Clinically, according to the pathological changes under electron microscopy, membranous nephropathy is divided into four phases:
Phase I: few deposition of immune complexes, the basement membrane structure is complete.
At this point the patient has only a small amount of urine protein, is the best time to treat, but without the habit of regular physical exams, it is likely to miss.
Stage II: Immune complex deposition gradually increased, basement membrane began to proliferate thickening, and glomerular epithelial cells nail-like changes, podocyte damage began to be serious.
Urinary protein gradually increased at this time, but not yet reached a large number of urinary protein (greater than 3.5g / 24h), generally does not appear nephrotic syndrome, is still the best time to treat.
Three: irregular thickening of the basement membrane, there is irregular stratification, podocyte damage is serious, and the phenomenon of foot process fusion.

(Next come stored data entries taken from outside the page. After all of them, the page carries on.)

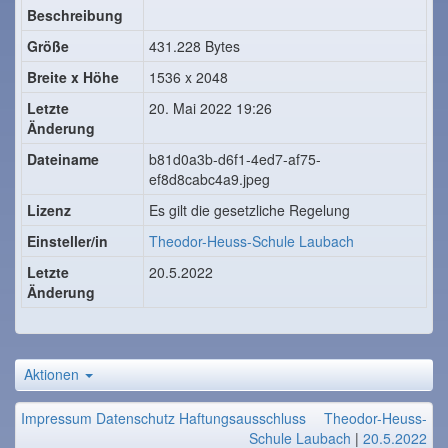
Beschreibung
Größe
431.228 Bytes
Breite x Höhe
1536 x 2048
Letzte
20. Mai 2022 19:26
Änderung
Dateiname
b81d0a3b-d6f1-4ed7-af75-
ef8d8cabc4a9.jpeg
Lizenz
Es gilt die gesetzliche Regelung
Einsteller/in
Theodor-Heuss-Schule Laubach
Letzte
20.5.2022
Änderung
Aktionen
Impressum
Datenschutz
Haftungsausschluss
Theodor-Heuss-
Schule Laubach
|
20.5.2022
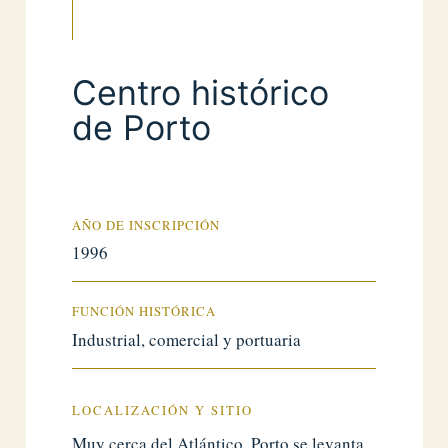
Centro histórico
de Porto
AÑO DE INSCRIPCIÓN
1996
FUNCIÓN HISTÓRICA
Industrial, comercial y portuaria
LOCALIZACIÓN Y SITIO
Muy cerca del Atlántico, Porto se levanta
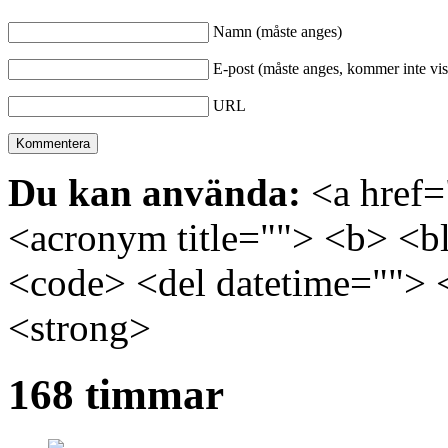
Namn (måste anges)
E-post (måste anges, kommer inte vis
URL
Du kan använda:
<a href="
<acronym title=""> <b> <bl
<code> <del datetime=""> 
<strong>
168 timmar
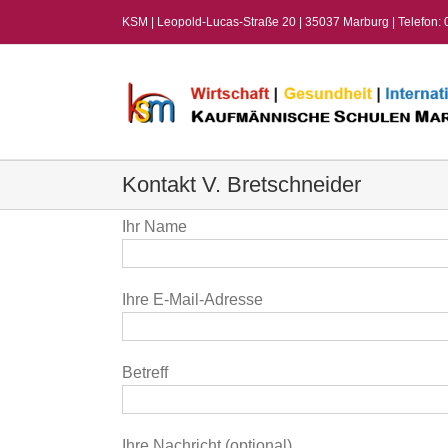
Zum
KSM | Leopold-Lucas-Straße 20 | 35037 Marburg | Telefon:
Inhalt
springen
Kontakt V. Bretschneider
Ihr Name
Ihre E-Mail-Adresse
Betreff
Ihre Nachricht (optional)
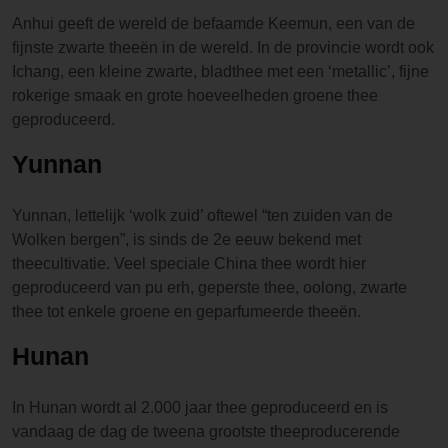
Anhui geeft de wereld de befaamde Keemun, een van de
fijnste zwarte theeën in de wereld. In de provincie wordt ook
Ichang, een kleine zwarte, bladthee met een ‘metallic’, fijne
rokerige smaak en grote hoeveelheden groene thee
geproduceerd.
Yunnan
Yunnan, lettelijk ‘wolk zuid’ oftewel “ten zuiden van de
Wolken bergen”, is sinds de 2e eeuw bekend met
theecultivatie. Veel speciale China thee wordt hier
geproduceerd van pu erh, geperste thee, oolong, zwarte
thee tot enkele groene en geparfumeerde theeën.
Hunan
In Hunan wordt al 2.000 jaar thee geproduceerd en is
vandaag de dag de tweena grootste theeproducerende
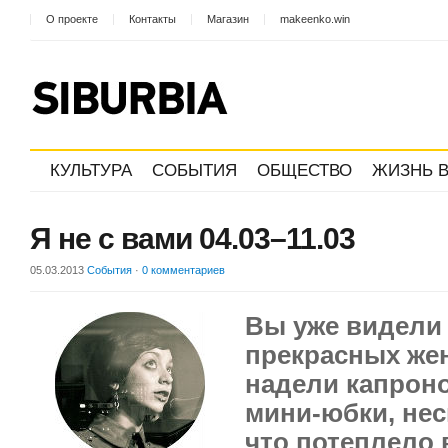
О проекте
Контакты
Магазин
makeenko.win
КУЛЬТУРА
СОБЫТИЯ
ОБЩЕСТВО
ЖИЗНЬ В
Я не с вами 04.03–11.03
05.03.2013
События
·
0 комментариев
Вы уже видели 
прекрасных же
надели капроно
мини-юбки, нес
что потеплело 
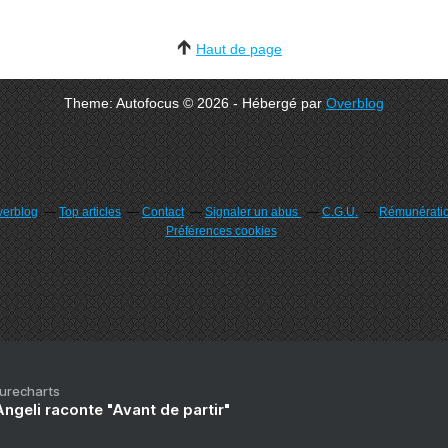
Haut de page
Theme: Autofocus © 2026 - Hébergé par
Overblog
verblog
Top articles
Contact
Signaler un abus
C.G.U.
Rémunération
Préférences cookies
Purecharts
ngeli raconte "Avant de partir"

At this point urinary protein has reached 3.5g / 24h or more, began to appear nephrotic syndrome characteristics, treatment began to become difficult, mainly due to the hormone effect decreased, it is because of foot process fusion barrier damage.
Four: extremely thick basement membrane, mesangial proliferation, glomerular sclerosis.
Instead, urinary protein began to decline, but this does not mean that the condition has improved, but because of renal function began to decline. When endogenous creatinine clearance rate down to a certain stage, serum creatinine began to rise, membranous nephropathy also developed to the stage of chronic renal failure.
Progress in the treatment of membranous nephropathy
Traditional means of treatment of membranous nephropathy is sufficient hormone elimination of urinary protein, while supplementing plasma proteins and control complications such as hypertension.
But here's a problem: the culprit in glomerular epithelial damage - immune complexes - has not been cleaned up.
The reason why the first and second phases of membranous nephropathy is easier to treat is because less immune complexes are deposited. As long as the inflammatory response is controlled by hormones, the compensatory nature of the kidney itself can ensure the normal needs of the human body.
However, this does not mean that the immune complexes have been cleared, so although the urinary protein has temporarily disappeared, the damage to the kidneys continues.
The third phase, with the basement membrane thickening and podocyte damage more and more serious, both the mechanical barrier and the charge barrier have been severely damaged, although the hormone can inhibit protein leakage, but when the hormone is reduced to a certain extent Usually reduced to about 3), it is easy to relapse.
Therefore, membranous nephropathy early clearance of immune complexes is very important.
Clean immune complexes, can use the traditional Chinese medicine "Tong Fu Huayu" treatment concept, the use of rubbed, hot compress, medicated bath directly to the lesion administration, one can protect the damaged nephron, and secondly to clean up the deposition Immune complex.
Therefore, in the early stage of membranous nephropathy (phase I and phase II), adding Chinese medicine treatment on the basis of western medicine hormone therapy can greatly delay the progression of the disease, and may even limit the condition for a long time to be within the second phase.
By the third and fourth stages, although Chinese medicine can not fully restore the fused foot process and impaired podocytes, it can enhance the activity of the remaining nephrons and delay the rate of renal failure by improving microcirculation.